Jó: o homem da paciência.
    Jó é o homem da “passio”, isto é, da paciência e do sofrimento.
    É aquele que sabe esperar contra toda a esperança, que persevera em seus propósitos. É aquele que não desiste nem esmorece, quando abandonado por todos e iludindo-se abandonado por Deus.
    Persevera porque tem esperança. Persevera porque sabe o valor da virtude da paciência, que é distinta de passividade e fatalismo.
    Como Jó, S. Bento perseverou no sofrimento. Assumiu na fé as suas próprias chagas, sabendo que o Senhor não iria confundi-lo.
    Como Jó, todo homem tem chagas que ninguém consegue aliviá-las; vive situações que ninguém compreende, experimenta momentos que ninguém conseguirá ser companheiro e amigo.

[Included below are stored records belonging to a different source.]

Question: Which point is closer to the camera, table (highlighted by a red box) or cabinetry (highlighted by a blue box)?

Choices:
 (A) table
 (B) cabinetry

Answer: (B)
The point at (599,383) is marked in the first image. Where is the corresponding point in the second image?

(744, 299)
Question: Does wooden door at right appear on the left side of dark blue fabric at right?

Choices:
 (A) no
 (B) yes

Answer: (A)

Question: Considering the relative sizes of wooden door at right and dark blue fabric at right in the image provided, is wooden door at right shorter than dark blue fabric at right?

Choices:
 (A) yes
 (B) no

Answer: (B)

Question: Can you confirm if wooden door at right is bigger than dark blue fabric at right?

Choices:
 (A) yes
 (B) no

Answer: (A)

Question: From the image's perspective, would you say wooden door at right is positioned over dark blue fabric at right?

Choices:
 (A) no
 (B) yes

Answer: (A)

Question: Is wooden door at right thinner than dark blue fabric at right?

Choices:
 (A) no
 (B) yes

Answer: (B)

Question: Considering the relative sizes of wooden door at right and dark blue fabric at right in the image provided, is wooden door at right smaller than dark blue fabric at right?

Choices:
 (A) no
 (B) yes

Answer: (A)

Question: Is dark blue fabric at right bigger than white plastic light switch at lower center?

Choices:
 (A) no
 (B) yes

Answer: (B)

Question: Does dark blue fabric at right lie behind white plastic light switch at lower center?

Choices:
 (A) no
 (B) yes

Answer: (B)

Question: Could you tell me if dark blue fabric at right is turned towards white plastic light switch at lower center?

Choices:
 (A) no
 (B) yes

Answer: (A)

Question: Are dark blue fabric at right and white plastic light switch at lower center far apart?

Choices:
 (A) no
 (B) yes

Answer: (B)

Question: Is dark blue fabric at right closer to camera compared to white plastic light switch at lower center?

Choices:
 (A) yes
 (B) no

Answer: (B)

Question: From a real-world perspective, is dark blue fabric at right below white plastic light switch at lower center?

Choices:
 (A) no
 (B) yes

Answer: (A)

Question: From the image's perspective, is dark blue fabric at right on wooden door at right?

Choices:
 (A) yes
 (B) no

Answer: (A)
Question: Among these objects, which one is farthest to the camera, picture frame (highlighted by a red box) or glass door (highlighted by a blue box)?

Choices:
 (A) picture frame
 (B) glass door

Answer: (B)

Resta tão somente a solidão existencial, própria de todo ser humano marcado pela queda do pecado original.
    Perseverar na fé durante a tribulação é a vocação por excelência de todo cristão e, portanto, do monge.(Rm 5,3-5)

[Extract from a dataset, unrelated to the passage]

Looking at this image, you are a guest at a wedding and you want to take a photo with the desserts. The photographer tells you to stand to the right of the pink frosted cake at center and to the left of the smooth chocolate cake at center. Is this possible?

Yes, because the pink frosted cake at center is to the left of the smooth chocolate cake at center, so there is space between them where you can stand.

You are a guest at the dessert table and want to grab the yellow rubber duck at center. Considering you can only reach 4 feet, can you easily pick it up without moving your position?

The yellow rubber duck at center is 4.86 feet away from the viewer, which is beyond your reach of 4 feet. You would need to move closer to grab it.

    Não faltaram situações nas quais S. Bento experimentou a solidão de Jó, o amigo de Deus. Rodeado por todos e sozinho consigo mesmo, sobretudo, ao servir a comunidade, como abade.

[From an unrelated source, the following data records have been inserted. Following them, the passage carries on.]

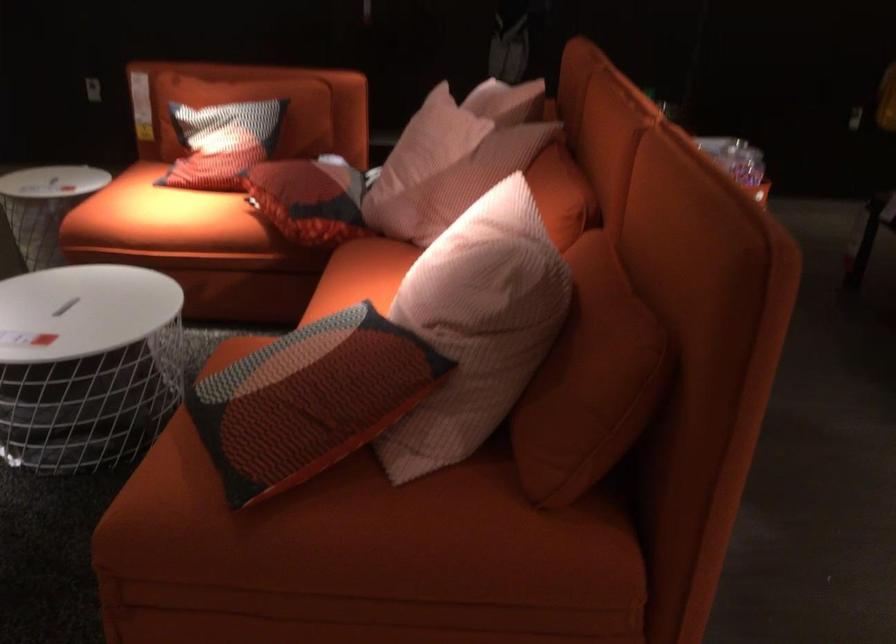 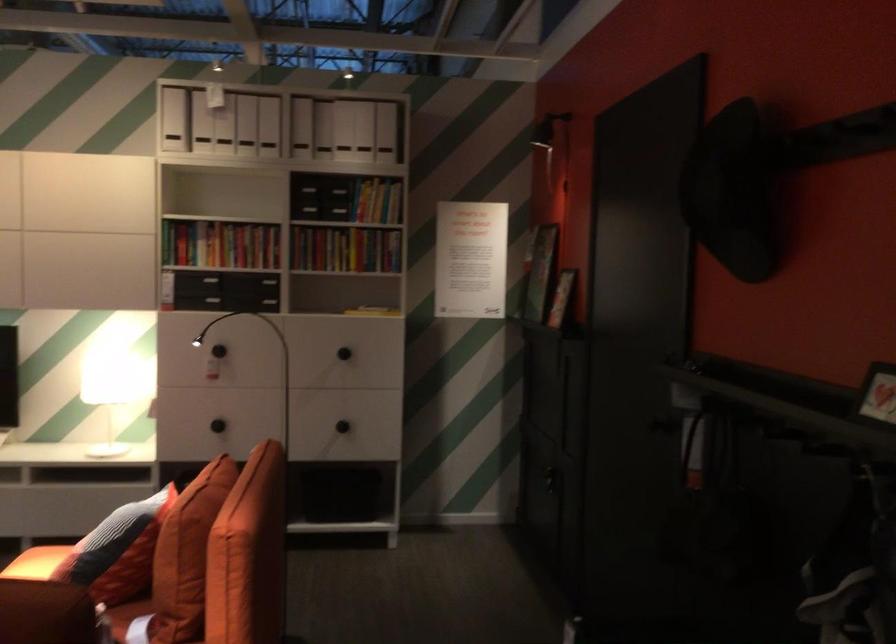 Where in the second image is the point corresponding to pixel 154 192 from the first image?

(36, 563) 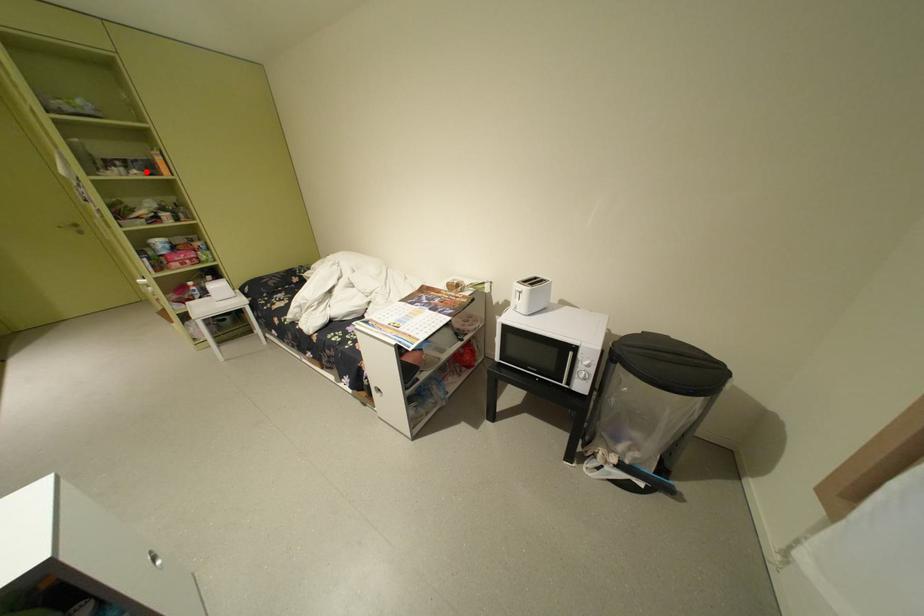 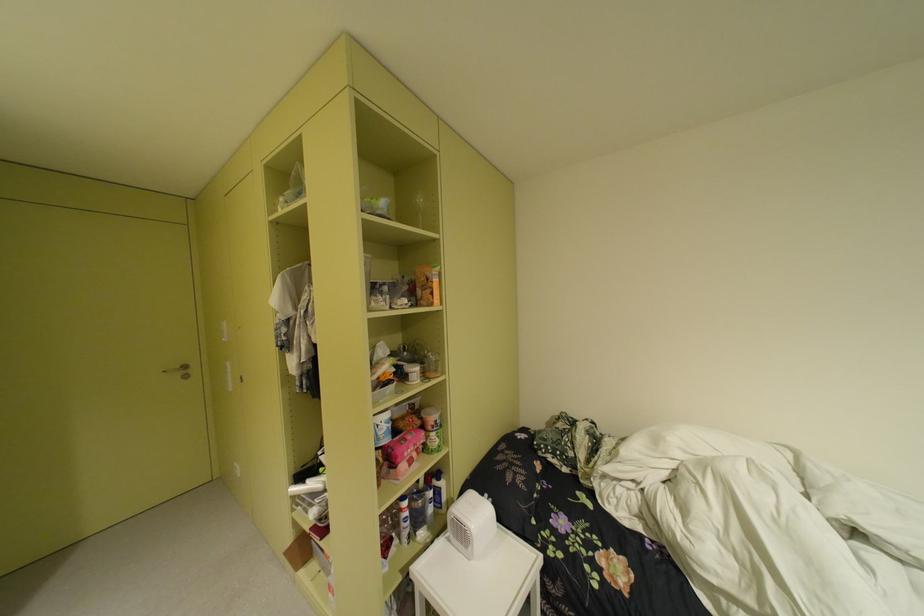 The point at the highlighted location is marked in the first image. Where is the corresponding point in the second image?

(417, 301) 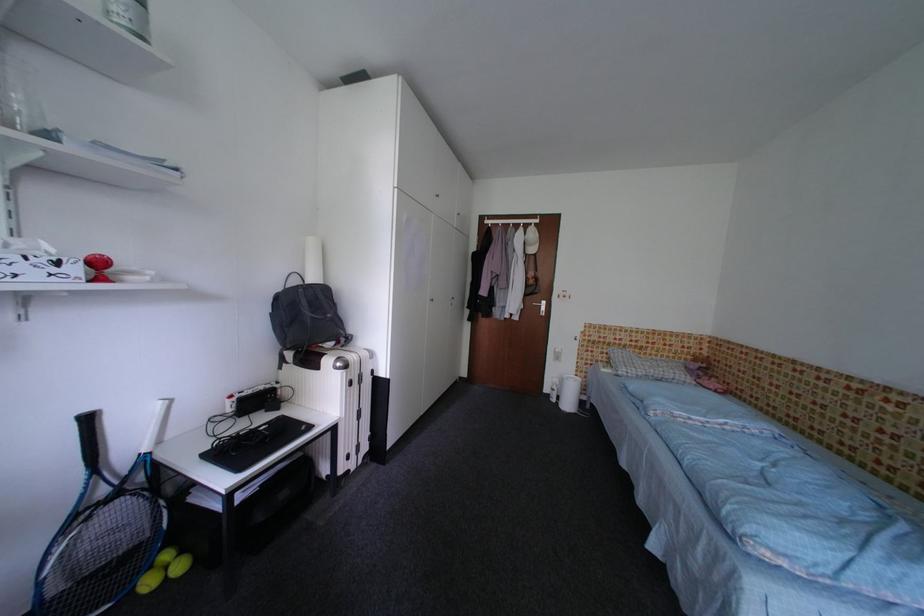 The height and width of the screenshot is (616, 924). In order to click on white cap in this screenshot , I will do `click(530, 240)`. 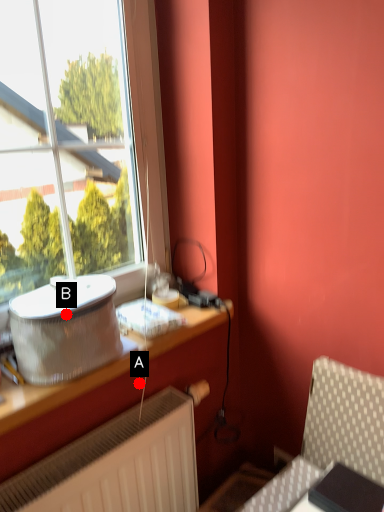 Question: Two points are circled on the image, labeled by A and B beside each circle. Which point is farther from the camera taking this photo?

Choices:
 (A) A is further
 (B) B is further

Answer: (A) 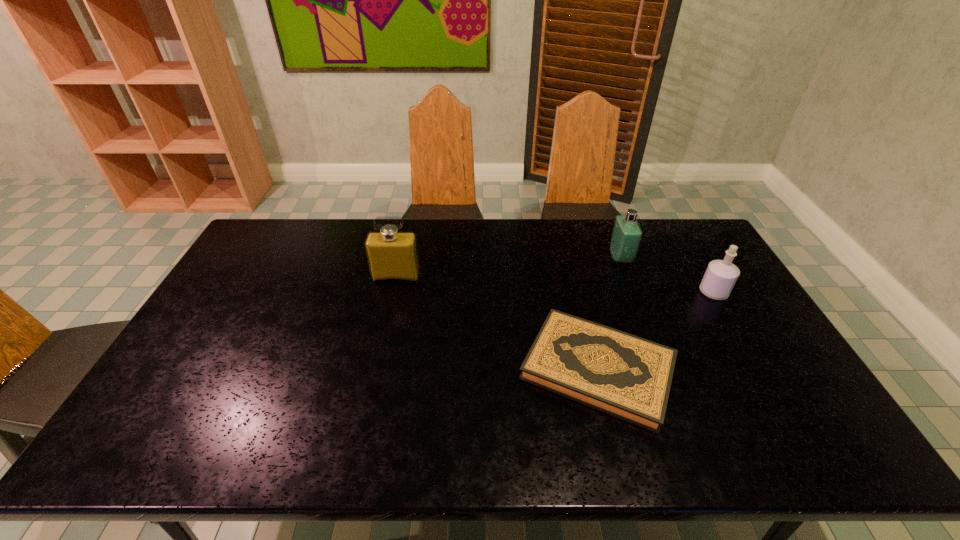 You are a GUI agent. You are given a task and a screenshot of the screen. Output one action in this format:
    pyautogui.click(x=<x>, y=<y>)
    Task: Click on the free space that satisfies the following two spatial constraints: 1. on the front label of the second perfume from left to right; 2. on the left side of the rightmost object
    This screenshot has width=960, height=540.
    Given the screenshot: What is the action you would take?
    pyautogui.click(x=634, y=292)

In order to click on vacant point that satisfies the following two spatial constraints: 1. on the front-facing side of the rightmost object; 2. on the left side of the leftmost perfume in this screenshot , I will do `click(393, 292)`.

Where is `free space that satisfies the following two spatial constraints: 1. on the front label of the second perfume from right to left; 2. on the front side of the hardback book`? The width and height of the screenshot is (960, 540). free space that satisfies the following two spatial constraints: 1. on the front label of the second perfume from right to left; 2. on the front side of the hardback book is located at coordinates (662, 369).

    No Prólogo da Santa Regra, quando S. Bento exorta o candidato à vida monástica a “não fugir logo, tomado de pavor, do caminho da salvação, que nunca se abre senão por estreito caminho”  , temos Jó como estímulo e modelo de perseverança.
    Jó, figura de S.Bento, de todo monge e de todo homem, não foge da solidão existencial, diríamos hoje. Nada e ninguém preenchem tal vazio que o homem traz dentro de si, apenas por Deus plenificado.
    Certa vez, escutei de um homem casado, há muitos anos, e que julgo bem casado, que me confidenciava viver, sob alguns aspectos uma terrível solidão. Sua esposa não o compreendia. Confesso que me surpreendi. Há comunhão entre os cônjuges, mas não plena e, aos poucos, refletindo sobre a questão, entendi melhor o que se passava. Deus disse que homem e mulher seriam um só corpo, mas não uma só pessoa. As pessoas continuam as mesmas e envoltas em seu mistério. Há a fusão da carne, não das pessoas. Portanto, não há penetrabilidade total entre pessoas. Haverá sempre uma área da personalidade humana que só Deus tem acesso. Por isso, a solidão existente nas pessoas, mesmo casadas, é perfeitamente natural. Só Deus preenche esse vazio, que, uma vez, não assumido, machuca, deprime e desespera. Essa solidão é uma chaga que, se curada pelas chagas do Cristo, se torna, não só gloriosa, mas translúcida como cristais, deixando atravessar a luz do Ressuscitado que habita dentro dos iluminados pelo batismo.
    Enfim, as três figuras bíblicas, João Batista, Samuel e Jó se fundem na pessoa de S. Bento. Elas modelam a forma de seu rosto iluminado pela fé, própria de todos os amigos de Deus.
    As austeridades de João Batista somadas à vigilância de Samuel e à solidão de Jó fizeram de nosso Pai S.Bento um singular seguidor do Cristo.